• **PROVIDED RECORDS**:

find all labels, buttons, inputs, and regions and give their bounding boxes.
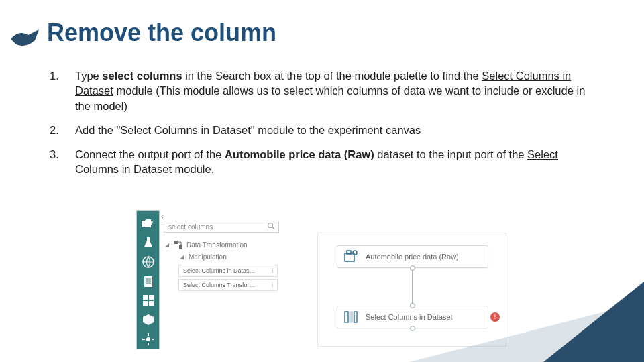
step-1-text-e: module (This module allows us to select … [75, 84, 585, 111]
step-3-text-e: module. [172, 163, 214, 175]
svg-rect-13 [142, 339, 145, 340]
tree-group[interactable]: ◢ Data Transformation [164, 238, 280, 251]
collapse-caret-icon: ‹ [161, 212, 164, 220]
step-3-bold: Automobile price data (Raw) [225, 148, 374, 160]
globe-icon [141, 255, 156, 268]
svg-rect-2 [144, 276, 152, 287]
svg-rect-11 [148, 333, 149, 336]
step-1-text-a: Type [75, 70, 102, 82]
svg-rect-17 [174, 241, 178, 244]
step-2: Add the "Select Columns in Dataset" modu… [50, 123, 600, 137]
caret-down-icon: ◢ [165, 242, 170, 248]
svg-point-21 [353, 251, 357, 255]
cube-icon [141, 314, 156, 326]
slide-title: Remove the column [47, 19, 276, 47]
node-label: Automobile price data (Raw) [366, 253, 459, 261]
search-value: select columns [168, 223, 213, 231]
tree-item[interactable]: Select Columns Transfor… i [178, 279, 278, 291]
svg-rect-23 [350, 312, 353, 322]
svg-rect-0 [142, 221, 151, 227]
svg-rect-9 [149, 301, 154, 306]
svg-point-10 [146, 337, 150, 341]
instruction-list: Type select columns in the Search box at… [50, 68, 600, 186]
tree-item-label: Select Columns Transfor… [183, 282, 256, 288]
flask-icon [141, 237, 156, 249]
module-palette: select columns ◢ Data Transformation ◢ M… [164, 221, 280, 293]
svg-line-16 [272, 227, 274, 229]
canvas-node-dataset[interactable]: Automobile price data (Raw) [337, 245, 488, 268]
svg-rect-7 [149, 295, 154, 300]
search-input[interactable]: select columns [164, 221, 279, 233]
svg-rect-24 [354, 312, 357, 322]
tree-subgroup[interactable]: ◢ Manipulation [178, 251, 280, 263]
connector-line [412, 270, 413, 304]
tree-subgroup-label: Manipulation [189, 253, 227, 261]
document-icon [141, 275, 156, 288]
svg-rect-6 [143, 295, 148, 300]
svg-rect-8 [143, 301, 148, 306]
gear-icon [141, 333, 156, 345]
datasets-icon [141, 294, 156, 307]
svg-rect-22 [345, 312, 348, 322]
folder-flask-icon [141, 217, 156, 230]
slide-logo [9, 25, 40, 51]
step-1-bold: select columns [102, 70, 182, 82]
svg-point-15 [268, 223, 273, 228]
svg-rect-20 [347, 251, 351, 254]
tree-item-label: Select Columns in Datas… [183, 267, 256, 274]
palette-sidebar [136, 210, 160, 349]
step-3: Connect the output port of the Automobil… [50, 147, 600, 177]
step-3-text-a: Connect the output port of the [75, 148, 225, 160]
svg-rect-12 [148, 343, 149, 345]
search-icon [267, 222, 275, 234]
tree-group-label: Data Transformation [186, 241, 248, 249]
step-1: Type select columns in the Search box at… [50, 68, 600, 113]
caret-down-icon: ◢ [180, 254, 185, 260]
step-1-text-c: in the Search box at the top of the modu… [182, 70, 482, 82]
palette-tree: ◢ Data Transformation ◢ Manipulation Sel… [164, 238, 280, 291]
tree-item[interactable]: Select Columns in Datas… i [178, 265, 278, 277]
svg-rect-14 [152, 339, 154, 340]
info-icon: i [272, 282, 273, 288]
transform-icon [174, 240, 183, 249]
dataset-node-icon [343, 249, 359, 265]
info-icon: i [272, 267, 273, 274]
decorative-triangle [543, 282, 644, 362]
select-columns-node-icon [343, 309, 359, 325]
step-3-text-c: dataset to the input port of the [374, 148, 527, 160]
svg-rect-18 [179, 245, 182, 249]
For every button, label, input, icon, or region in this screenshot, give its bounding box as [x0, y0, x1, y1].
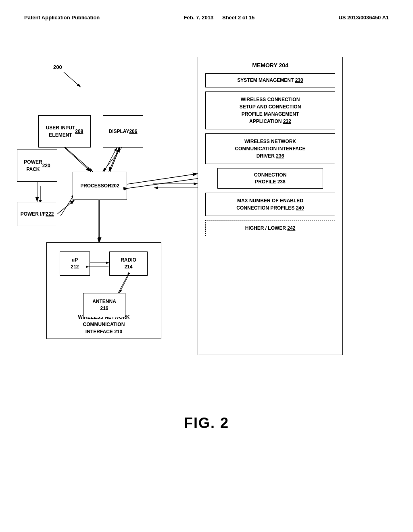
svg-line-25 [65, 148, 91, 172]
svg-line-3 [65, 148, 93, 172]
diagram-area: 200 [0, 45, 413, 407]
radio-box: RADIO214 [109, 251, 148, 276]
display-box: DISPLAY206 [103, 115, 143, 148]
header-right: US 2013/0036450 A1 [338, 15, 389, 21]
antenna-box: ANTENNA216 [83, 293, 125, 317]
svg-line-24 [57, 200, 75, 214]
wireless-driver-box: WIRELESS NETWORKCOMMUNICATION INTERFACED… [205, 133, 335, 164]
higher-lower-box: HIGHER / LOWER 242 [205, 220, 335, 236]
sheet-info: Sheet 2 of 15 [222, 15, 254, 21]
power-if-box: POWER I/F222 [17, 202, 57, 226]
svg-line-26 [109, 148, 119, 172]
wireless-conn-box: WIRELESS CONNECTIONSETUP AND CONNECTIONP… [205, 91, 335, 129]
fig-label: FIG. 2 [184, 415, 229, 432]
processor-box: PROCESSOR202 [73, 172, 127, 200]
svg-line-2 [64, 72, 81, 87]
sys-mgmt-box: SYSTEM MANAGEMENT 230 [205, 73, 335, 87]
header-left: Patent Application Publication [24, 15, 100, 21]
user-input-box: USER INPUTELEMENT 208 [38, 115, 91, 148]
max-profiles-box: MAX NUMBER OF ENABLEDCONNECTION PROFILES… [205, 193, 335, 216]
svg-line-27 [110, 148, 120, 172]
svg-line-29 [127, 174, 198, 184]
svg-line-30 [128, 179, 198, 188]
diagram-label: 200 [53, 64, 62, 70]
svg-line-5 [104, 148, 117, 172]
memory-label: MEMORY 204 [205, 62, 335, 69]
up-box: uP212 [60, 251, 90, 276]
power-pack-box: POWERPACK220 [17, 150, 57, 182]
svg-line-4 [103, 148, 122, 172]
page-header: Patent Application Publication Feb. 7, 2… [0, 0, 413, 21]
conn-profile-box: CONNECTIONPROFILE 238 [217, 168, 323, 189]
wireless-interface-box: WIRELESS NETWORKCOMMUNICATIONINTERFACE 2… [46, 242, 161, 339]
header-center: Feb. 7, 2013 Sheet 2 of 15 [184, 15, 255, 21]
memory-container: MEMORY 204 SYSTEM MANAGEMENT 230 WIRELES… [198, 57, 343, 355]
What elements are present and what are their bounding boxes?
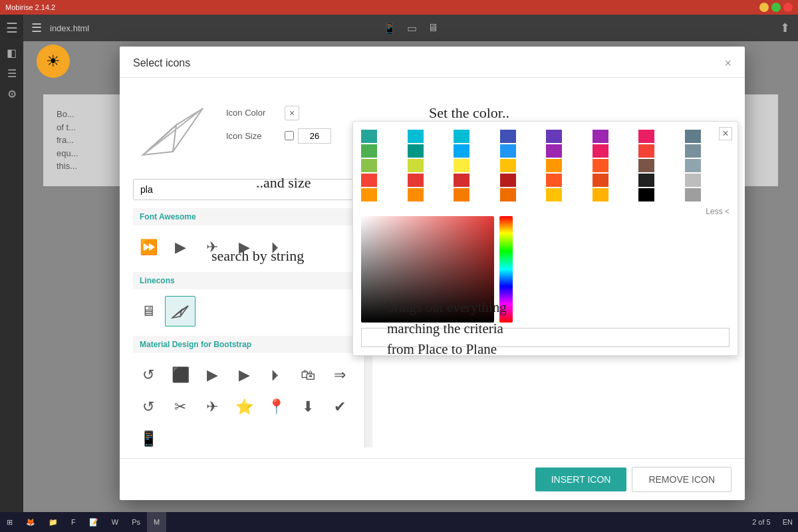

• **PROBLEM STATEMENT**: Every line with "slide" in it should be copied from the entries above.

• **RESULT FOR THIS EXERCISE**:
slide-title: Remove the column [47, 19, 276, 47]
slide-logo [9, 25, 40, 51]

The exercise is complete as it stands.